By Jack Limpert
Going to work as a journalist without having been to journalism school, I tried to learn about writing by reading good writers. While on vacation in 1987 I read Scott Turow’s novel Presumed Innocent. You couldn’t wait to turn the page to find out what happened next. How’d he do it? I reread the book: He had two intertwined narratives, with both pulling the reader along.
After becoming an editor, I learned a lot about writing by trying to make a story better. I never liked to change a writer’s language: If as a reader I was confused, I’d ask the writer to make it clearer. (As the New Yorker’s Harold Ross like to write in the margins of manuscripts, “What the hell do you mean?”)
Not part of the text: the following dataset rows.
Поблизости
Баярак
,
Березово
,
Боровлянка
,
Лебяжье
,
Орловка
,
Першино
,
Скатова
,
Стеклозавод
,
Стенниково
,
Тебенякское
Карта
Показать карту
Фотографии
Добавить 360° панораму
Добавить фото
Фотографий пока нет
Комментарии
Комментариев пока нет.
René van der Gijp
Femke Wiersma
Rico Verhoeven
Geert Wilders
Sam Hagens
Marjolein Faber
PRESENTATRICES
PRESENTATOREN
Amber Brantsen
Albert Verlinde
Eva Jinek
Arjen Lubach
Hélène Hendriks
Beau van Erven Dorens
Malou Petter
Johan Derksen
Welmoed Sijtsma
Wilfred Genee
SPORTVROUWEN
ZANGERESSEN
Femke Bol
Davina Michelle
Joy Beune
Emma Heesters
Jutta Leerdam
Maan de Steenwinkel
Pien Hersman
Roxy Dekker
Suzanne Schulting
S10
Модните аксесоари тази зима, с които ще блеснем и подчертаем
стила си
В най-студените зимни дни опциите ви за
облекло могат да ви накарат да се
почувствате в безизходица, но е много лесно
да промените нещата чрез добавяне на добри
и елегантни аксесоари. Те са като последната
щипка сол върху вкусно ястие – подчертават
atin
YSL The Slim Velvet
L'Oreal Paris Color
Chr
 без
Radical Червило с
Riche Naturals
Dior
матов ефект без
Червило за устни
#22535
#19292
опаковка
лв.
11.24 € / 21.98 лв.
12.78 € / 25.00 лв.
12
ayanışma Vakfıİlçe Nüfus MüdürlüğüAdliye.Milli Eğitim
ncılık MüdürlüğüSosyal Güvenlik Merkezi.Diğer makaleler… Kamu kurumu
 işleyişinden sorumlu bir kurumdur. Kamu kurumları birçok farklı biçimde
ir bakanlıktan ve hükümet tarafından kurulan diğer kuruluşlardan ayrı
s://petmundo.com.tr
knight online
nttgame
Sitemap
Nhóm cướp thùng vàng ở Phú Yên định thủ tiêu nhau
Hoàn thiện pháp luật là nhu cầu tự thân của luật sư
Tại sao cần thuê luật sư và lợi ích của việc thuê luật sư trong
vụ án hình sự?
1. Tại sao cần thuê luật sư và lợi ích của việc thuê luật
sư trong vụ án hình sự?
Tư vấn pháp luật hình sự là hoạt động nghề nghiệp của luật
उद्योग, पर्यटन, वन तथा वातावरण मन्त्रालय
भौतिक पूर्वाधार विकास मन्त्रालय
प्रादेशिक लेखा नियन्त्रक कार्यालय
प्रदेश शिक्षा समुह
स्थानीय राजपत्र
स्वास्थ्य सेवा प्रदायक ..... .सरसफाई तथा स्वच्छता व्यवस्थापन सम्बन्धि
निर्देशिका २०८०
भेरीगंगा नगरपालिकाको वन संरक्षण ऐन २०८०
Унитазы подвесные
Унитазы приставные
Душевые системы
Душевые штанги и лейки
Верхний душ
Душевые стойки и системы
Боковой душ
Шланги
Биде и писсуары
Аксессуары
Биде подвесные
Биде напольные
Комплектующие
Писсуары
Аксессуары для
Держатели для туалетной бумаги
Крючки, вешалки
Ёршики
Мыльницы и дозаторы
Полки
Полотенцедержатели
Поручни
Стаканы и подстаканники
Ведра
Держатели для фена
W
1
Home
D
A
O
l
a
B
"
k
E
If as a reader I was bored, I’d try to speed up the writing by cutting words (many adverbs and adjectives), sentences, and paragraphs. I liked to think we were taking a story going 45 miles an hour and make it go 70 miles an hour, just over the speed limit. Most writers took that kind of editing pretty calmly, and if a writer asked for something to be restored, we’d almost always do it as long the putting-it-back was done in moderation.
When our daughter Ann was at Connecticut College, Blanche McCrary Boyd, an English teacher and writer-in-residence, told her to keyboard good writers into her computer, apparently figuring that keyboarding imprinted good writing on the brain in ways that reading did not.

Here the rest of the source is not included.